This Commercial License Agreement ("Agreement") is made effective as of the date of acceptance by and between Deposition Sound ("Licensor") and the subscriber ("Licensee").
1. GRANT OF LICENSE
Licensor grants Licensee a non-exclusive, non-transferable, revocable license to commercially print and sell 3D printed loudspeakers and accessories ("Products") from the files provided on Deposition Sound's Thangs page ("Files"), subject to the terms and conditions of this Agreement.
2. LICENSE FEE
Licensee agrees to pay Licensor a monthly or annual subscription fee as specified on the subscription page of the Deposition Sound profile. Failure to pay the subscription fee will result in the immediate termination of this Agreement.
3. USE OF FILES
Licensee is permitted to:
a. Download and use the Files for the purpose of 3D printing the Products.
b. Sell the 3D printed Products.
Licensee is NOT permitted to:
a. Distribute, share, or sell the Files in any format.
b. Claim ownership of the design of the Files.
c. Use the Files for any illegal or unauthorized purpose.
4. QUALITY CONTROL
Licensee agrees to maintain the quality and standards of the Products as specified by Licensor. Licensor reserves the right to review and inspect the Products to ensure compliance with quality standards.
5. INTELLECTUAL PROPERTY RIGHTS
All intellectual property rights in the Files remain the exclusive property of Licensor. Licensee acknowledges that no ownership rights are transferred under this Agreement.
6. TERMINATION
This Agreement may be terminated by either party:
a. Upon thirty (30) days written notice to the other party.
b. Immediately, without notice, if Licensee fails to comply with any term of this Agreement.
Upon termination, Licensee must cease all use of the Files and destroy any copies in its possession.

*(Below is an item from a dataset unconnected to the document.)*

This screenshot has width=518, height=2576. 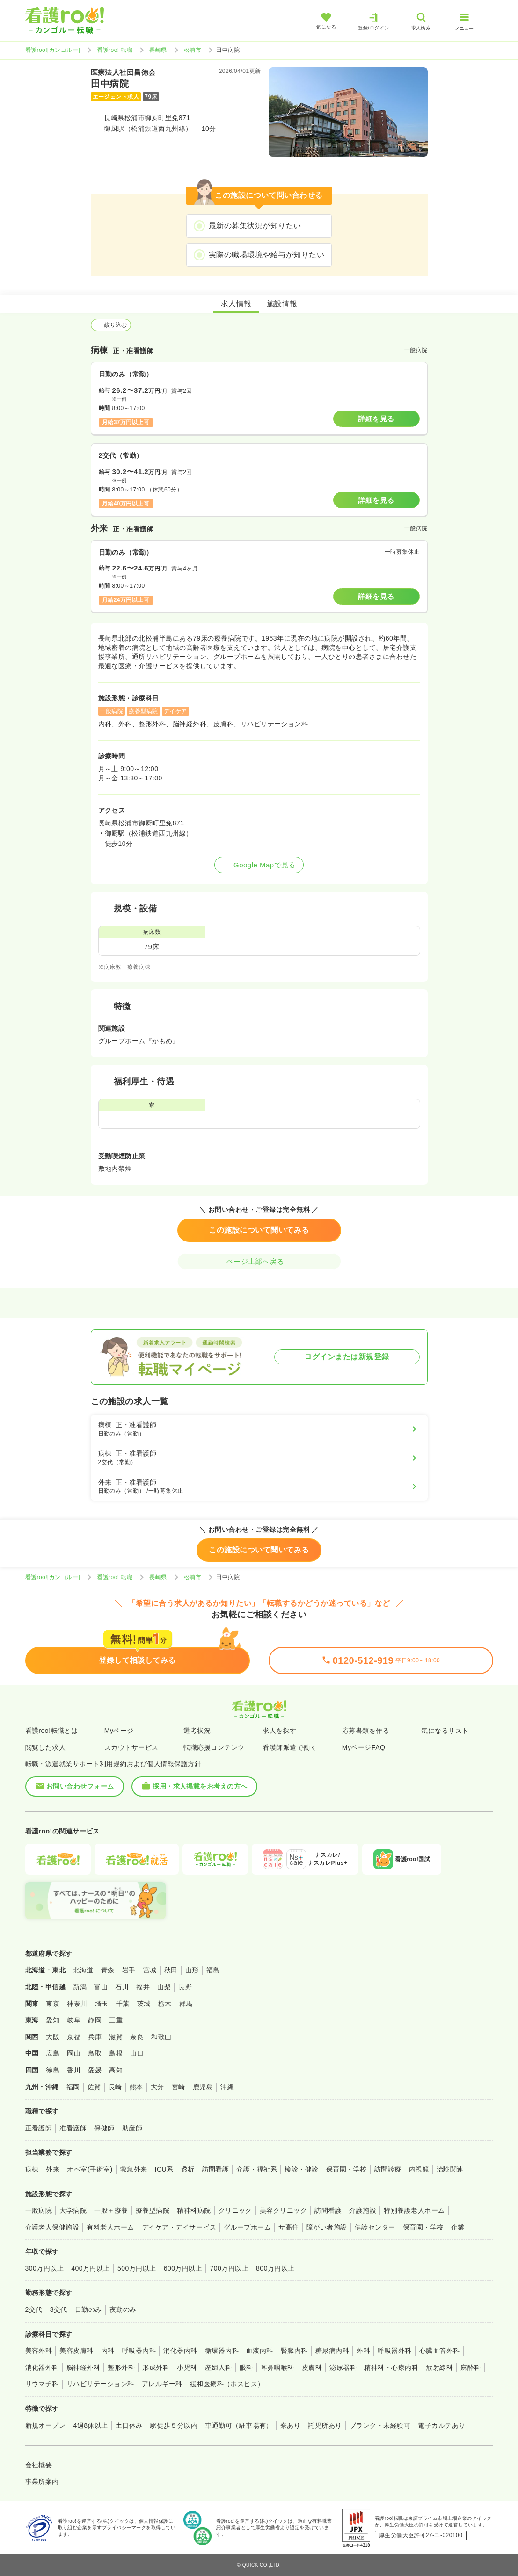 What do you see at coordinates (104, 2128) in the screenshot?
I see `保健師` at bounding box center [104, 2128].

7. LIMITATION OF LIABILITY
Licensor is not liable for any damages, including but not limited to, loss of profits, data, or use, incurred by Licensee or any third party, whether in an action in contract or tort, arising from the use of the Files or the Products.
8. INDEMNIFICATION
Licensee agrees to indemnify and hold harmless Licensor from any claims, liabilities, damages, and expenses (including attorney’s fees) arising out of the Licensee’s use of the Files or sale of the Products.
9. GOVERNING LAW
This Agreement shall be governed by and construed in accordance with the laws of the state of Florida, without regard to its conflict of law principles.
10. ENTIRE AGREEMENT
This Agreement constitutes the entire agreement between the parties and supersedes all prior or contemporaneous understandings or agreements, written or oral, regarding its subject matter.
11. AMENDMENTS
Licensor reserves the right to amend the terms of this Agreement at any time and will provide notice to Licensee of any changes. Continued use of the Files and sale of the Products after such notice will constitute acceptance of the amended terms.
12. SEVERABILITY
If any provision of this Agreement is found to be invalid or unenforceable, the remaining provisions shall continue to be valid and enforceable.
13. CONTACT INFORMATION
For any questions regarding this Agreement, Licensee may contact Licensor at contact@depositionsound.com.
14. NO WAIVER
The failure of either party to enforce any provision of this Agreement shall not be deemed a waiver of that provision or of the right to enforce it.
15. ASSIGNMENT
Licensee may not assign this Agreement or any rights or obligations hereunder without the prior written consent of Licensor.
Acceptance
By subscribing and using the Files, Licensee acknowledges that they have read, understood, and agree to be bound by the terms and conditions of this Agreement.